Bill Conner: You’re right, it was a big adjustment. When I started running the enterprise piece at Nortel there were 23,000 people in it. The day I left, there were about 12,000. Twelve thousand versus 1,200 at Entrust – that’s an order of magnitude difference.
The single biggest difference? At Nortel, you spent 80% of your time working with other organizations to make sure they understood what you think the right things are…to make sure they understand what it is you intend to do. At Entrust, I spend 100% of my time actually doing the right things. Big difference
Angel Mehta: Let’s talk about how Entrust is positioned today. What is the business problem the Entrust Suite solves for customers?
Bill Conner: Our focus in the market is a category called “Identity and Access Management”. It’s really about dealing with digital identities and digital information. Questions like, how do you know who is on either end of a digital transaction, or how do you know what the information is, and how do you protect, encrypt and manage it? That is the basis of what Entrust does and we do that across the three solutions I mentioned: secure messaging within an enterprise, from one business to another, or for enterprise or government to consumer or citizen. We deal with secure identity management from how a server can talk to a server on a Web service model, to a Web portal and how you can use Web certificates to provide a base level of security for provisioning of digital identities in an enterprise, etc.
Angel Mehta: Are you still having to put forward a ‘market growth’ effort? Or has the category reached a point yet where evangelization is no longer necessary?
Bill Conner: First, I think it’s more than just evangelization. If you look at it Angel, since 9/11, awareness about the importance of security has been raised tremendously. Most of that awareness has been around the perimeter, in terms of the number of viruses, the firewalls, and intrusion detection. I think those three areas have gone from low to high awareness, with a pretty good understanding in the marketplace.
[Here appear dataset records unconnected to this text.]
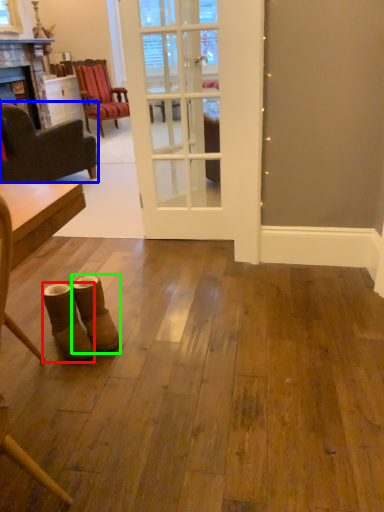 Question: Considering the real-world distances, which object is closest to footwear (highlighted by a red box)? chair (highlighted by a blue box) or footwear (highlighted by a green box).

Choices:
 (A) chair
 (B) footwear

Answer: (B) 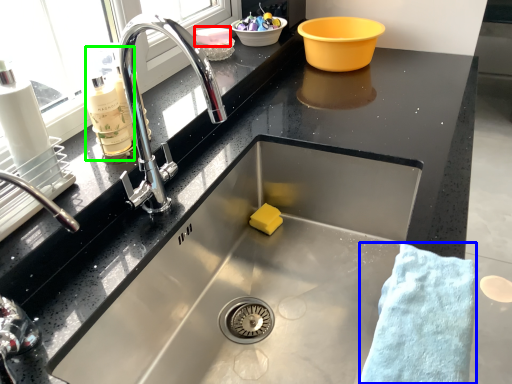 Question: Which object is the farthest from food (highlighted by a red box)? Choose among these: bath towel (highlighted by a blue box) or cleaning product (highlighted by a green box).

Choices:
 (A) bath towel
 (B) cleaning product

Answer: (A) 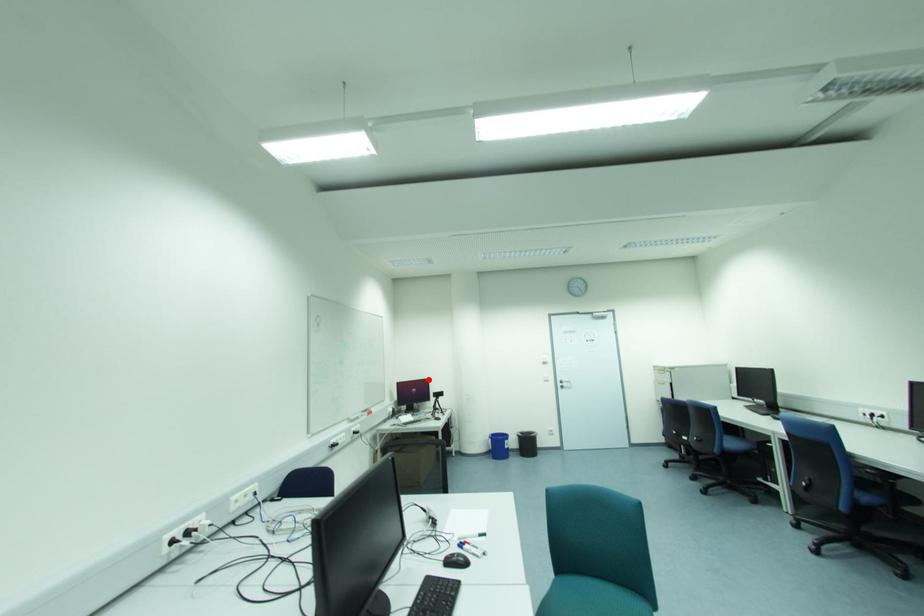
The next wave of this is going from awareness to *understanding. Look at the number of phishing attacks that are happening today - depending who you believe, there is anywhere from $1 billion to $3 billion of costs embedded in that. That goes right to the heart of a brand, right to the heart of people’s confidence, and those are the kind of things now that you have to deal with. Authentication and authorization in a new model in this digital world.
Most of the CIOs that I’ve talked to know it’s something they need to do and have it as a high priority. The gap is, how do you build the business case and how do you attach that risk to a business risk. That’s why I’ve co-Chaired two different industry task forces. One was the Business Software Alliance with Tom Noonan from ISS who I know you’ve talked with, and most recently in the Department of Homeland Security one with Art Coviello (National Cyber Security Partnership or NCSP Task Force). I’ll put my CEO hat on and say, “\what’s my check list for information security governance? What should my Board be looking at and what should I be looking at as a CEO? What should my business units look at and what should my CIO look at?”
It’s funny because before Sarbanes-Oxley, if you had IT problems, you fired the CIO. Now, if you have governance issues, you fire the CEO! Part of what was needed was that template around information security governance that a company could use as a global template to navigate this new world that they’re into. That’s why we (on the NCSP task force) came out with the framework we have. Entrust has been using that framework for almost eighteen months and we have discovered that it is a journey much like quality was 50 years ago, Angel.